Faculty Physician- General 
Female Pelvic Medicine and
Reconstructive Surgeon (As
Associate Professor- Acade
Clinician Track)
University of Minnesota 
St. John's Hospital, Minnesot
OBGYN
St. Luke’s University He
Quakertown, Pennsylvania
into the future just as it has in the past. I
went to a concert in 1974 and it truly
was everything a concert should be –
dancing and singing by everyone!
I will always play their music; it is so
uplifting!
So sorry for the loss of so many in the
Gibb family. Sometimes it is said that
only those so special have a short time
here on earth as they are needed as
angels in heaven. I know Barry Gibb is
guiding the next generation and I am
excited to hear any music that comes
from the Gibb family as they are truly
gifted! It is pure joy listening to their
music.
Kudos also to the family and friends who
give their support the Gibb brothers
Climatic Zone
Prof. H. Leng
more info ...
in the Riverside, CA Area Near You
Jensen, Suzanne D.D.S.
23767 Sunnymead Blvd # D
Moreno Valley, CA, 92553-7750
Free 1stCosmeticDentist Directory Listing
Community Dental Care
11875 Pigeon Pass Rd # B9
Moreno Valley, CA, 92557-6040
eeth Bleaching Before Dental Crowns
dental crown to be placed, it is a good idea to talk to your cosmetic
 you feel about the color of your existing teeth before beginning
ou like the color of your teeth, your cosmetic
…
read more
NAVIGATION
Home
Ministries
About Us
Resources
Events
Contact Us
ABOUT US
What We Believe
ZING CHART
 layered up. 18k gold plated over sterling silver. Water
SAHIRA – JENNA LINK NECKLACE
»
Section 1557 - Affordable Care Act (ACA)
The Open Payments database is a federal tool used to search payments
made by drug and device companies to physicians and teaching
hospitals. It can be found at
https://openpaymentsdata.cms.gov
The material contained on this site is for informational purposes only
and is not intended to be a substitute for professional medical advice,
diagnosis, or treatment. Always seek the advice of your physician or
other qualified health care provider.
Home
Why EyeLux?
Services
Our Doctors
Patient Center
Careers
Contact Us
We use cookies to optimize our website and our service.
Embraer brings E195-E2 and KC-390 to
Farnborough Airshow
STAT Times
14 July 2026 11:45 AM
---
Task item ->
When you reach the line containing "here on earth as they are needed as" in the data above, start copying exactly, and stop after the line containing "dental crown to".

Solution to this problem ->
here on earth as they are needed as
angels in heaven. I know Barry Gibb is
guiding the next generation and I am
excited to hear any music that comes
from the Gibb family as they are truly
gifted! It is pure joy listening to their
music.
Kudos also to the family and friends who
give their support the Gibb brothers
Climatic Zone
Prof. H. Leng
more info ...
in the Riverside, CA Area Near You
Jensen, Suzanne D.D.S.
23767 Sunnymead Blvd # D
Moreno Valley, CA, 92553-7750
Free 1stCosmeticDentist Directory Listing
Community Dental Care
11875 Pigeon Pass Rd # B9
Moreno Valley, CA, 92557-6040
eeth Bleaching Before Dental Crowns
dental crown to be placed, it is a good idea to talk to your cosmetic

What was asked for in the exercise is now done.